Given information:
------------

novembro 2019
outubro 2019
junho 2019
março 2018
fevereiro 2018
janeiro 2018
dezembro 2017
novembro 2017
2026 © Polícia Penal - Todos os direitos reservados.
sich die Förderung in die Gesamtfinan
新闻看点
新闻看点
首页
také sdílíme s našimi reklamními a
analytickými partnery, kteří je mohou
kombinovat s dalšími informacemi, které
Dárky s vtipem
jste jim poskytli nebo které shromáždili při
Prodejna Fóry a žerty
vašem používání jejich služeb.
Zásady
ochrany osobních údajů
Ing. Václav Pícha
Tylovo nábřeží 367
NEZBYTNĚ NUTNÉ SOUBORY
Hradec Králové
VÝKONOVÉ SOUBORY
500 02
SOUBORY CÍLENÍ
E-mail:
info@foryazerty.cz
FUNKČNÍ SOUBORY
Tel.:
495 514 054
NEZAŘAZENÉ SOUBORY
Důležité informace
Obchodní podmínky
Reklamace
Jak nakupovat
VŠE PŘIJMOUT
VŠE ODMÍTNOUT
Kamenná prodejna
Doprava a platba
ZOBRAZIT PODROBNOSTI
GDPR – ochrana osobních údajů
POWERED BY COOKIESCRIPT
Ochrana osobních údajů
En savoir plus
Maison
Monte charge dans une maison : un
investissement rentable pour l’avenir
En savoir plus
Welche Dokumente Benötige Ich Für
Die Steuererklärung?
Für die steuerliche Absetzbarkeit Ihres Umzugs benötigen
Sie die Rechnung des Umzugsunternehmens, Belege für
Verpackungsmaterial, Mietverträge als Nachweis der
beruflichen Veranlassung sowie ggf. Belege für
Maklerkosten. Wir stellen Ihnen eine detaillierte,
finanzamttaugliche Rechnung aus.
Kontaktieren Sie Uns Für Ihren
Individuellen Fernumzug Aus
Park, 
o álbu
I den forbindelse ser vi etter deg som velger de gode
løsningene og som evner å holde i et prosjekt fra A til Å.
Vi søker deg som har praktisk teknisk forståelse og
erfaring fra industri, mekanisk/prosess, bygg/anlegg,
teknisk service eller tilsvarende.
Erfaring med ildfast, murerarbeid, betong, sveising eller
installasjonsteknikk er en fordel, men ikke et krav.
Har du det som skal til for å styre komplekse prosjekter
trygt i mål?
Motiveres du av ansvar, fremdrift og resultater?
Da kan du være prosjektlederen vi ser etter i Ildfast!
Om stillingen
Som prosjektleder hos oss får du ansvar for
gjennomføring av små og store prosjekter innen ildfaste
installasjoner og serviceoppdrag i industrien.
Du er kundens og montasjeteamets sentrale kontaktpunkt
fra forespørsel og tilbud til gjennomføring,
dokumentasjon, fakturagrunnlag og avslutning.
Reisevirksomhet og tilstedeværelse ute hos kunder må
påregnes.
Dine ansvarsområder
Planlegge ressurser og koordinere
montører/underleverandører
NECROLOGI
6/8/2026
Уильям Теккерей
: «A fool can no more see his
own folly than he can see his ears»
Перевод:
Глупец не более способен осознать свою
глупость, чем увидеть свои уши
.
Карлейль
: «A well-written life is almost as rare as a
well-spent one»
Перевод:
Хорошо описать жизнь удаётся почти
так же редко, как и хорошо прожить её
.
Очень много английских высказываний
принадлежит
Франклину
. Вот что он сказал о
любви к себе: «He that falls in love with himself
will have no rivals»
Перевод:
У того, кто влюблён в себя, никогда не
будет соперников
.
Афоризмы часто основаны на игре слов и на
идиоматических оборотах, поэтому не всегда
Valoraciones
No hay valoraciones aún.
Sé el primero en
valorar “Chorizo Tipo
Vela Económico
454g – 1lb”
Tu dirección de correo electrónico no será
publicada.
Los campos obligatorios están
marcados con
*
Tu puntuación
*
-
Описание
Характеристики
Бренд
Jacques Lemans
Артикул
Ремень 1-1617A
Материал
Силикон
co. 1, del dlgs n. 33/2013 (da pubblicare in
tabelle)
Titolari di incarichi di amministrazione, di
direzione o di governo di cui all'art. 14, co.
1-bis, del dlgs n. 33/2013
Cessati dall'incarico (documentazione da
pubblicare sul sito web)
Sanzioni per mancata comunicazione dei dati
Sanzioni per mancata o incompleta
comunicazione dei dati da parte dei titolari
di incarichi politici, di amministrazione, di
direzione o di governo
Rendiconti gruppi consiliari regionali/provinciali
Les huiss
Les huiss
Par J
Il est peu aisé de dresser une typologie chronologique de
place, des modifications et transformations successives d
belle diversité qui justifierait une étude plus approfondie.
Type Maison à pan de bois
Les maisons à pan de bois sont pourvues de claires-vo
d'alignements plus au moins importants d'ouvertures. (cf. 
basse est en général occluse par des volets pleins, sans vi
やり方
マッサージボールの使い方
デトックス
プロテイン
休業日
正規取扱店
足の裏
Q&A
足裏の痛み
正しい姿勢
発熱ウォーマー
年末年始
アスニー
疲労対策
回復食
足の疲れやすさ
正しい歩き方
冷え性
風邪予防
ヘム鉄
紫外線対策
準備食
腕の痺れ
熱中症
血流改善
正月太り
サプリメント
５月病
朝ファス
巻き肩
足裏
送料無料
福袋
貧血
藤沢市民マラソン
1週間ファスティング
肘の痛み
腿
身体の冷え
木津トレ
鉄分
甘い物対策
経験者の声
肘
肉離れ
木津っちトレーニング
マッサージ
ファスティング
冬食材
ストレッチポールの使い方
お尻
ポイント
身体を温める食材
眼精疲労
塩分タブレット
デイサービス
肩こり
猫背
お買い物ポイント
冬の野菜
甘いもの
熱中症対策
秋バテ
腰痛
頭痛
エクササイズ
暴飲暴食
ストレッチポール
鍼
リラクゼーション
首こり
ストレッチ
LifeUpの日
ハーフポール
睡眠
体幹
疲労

------------

Your assignment:
Look in the material above for the line with "ochrany osobních údajů" and the line with "Die Steuererklärung?", and transcribe exactly those lines and all lines between them, nothing more.

Exercise result:
ochrany osobních údajů
Ing. Václav Pícha
Tylovo nábřeží 367
NEZBYTNĚ NUTNÉ SOUBORY
Hradec Králové
VÝKONOVÉ SOUBORY
500 02
SOUBORY CÍLENÍ
E-mail:
info@foryazerty.cz
FUNKČNÍ SOUBORY
Tel.:
495 514 054
NEZAŘAZENÉ SOUBORY
Důležité informace
Obchodní podmínky
Reklamace
Jak nakupovat
VŠE PŘIJMOUT
VŠE ODMÍTNOUT
Kamenná prodejna
Doprava a platba
ZOBRAZIT PODROBNOSTI
GDPR – ochrana osobních údajů
POWERED BY COOKIESCRIPT
Ochrana osobních údajů
En savoir plus
Maison
Monte charge dans une maison : un
investissement rentable pour l’avenir
En savoir plus
Welche Dokumente Benötige Ich Für
Die Steuererklärung?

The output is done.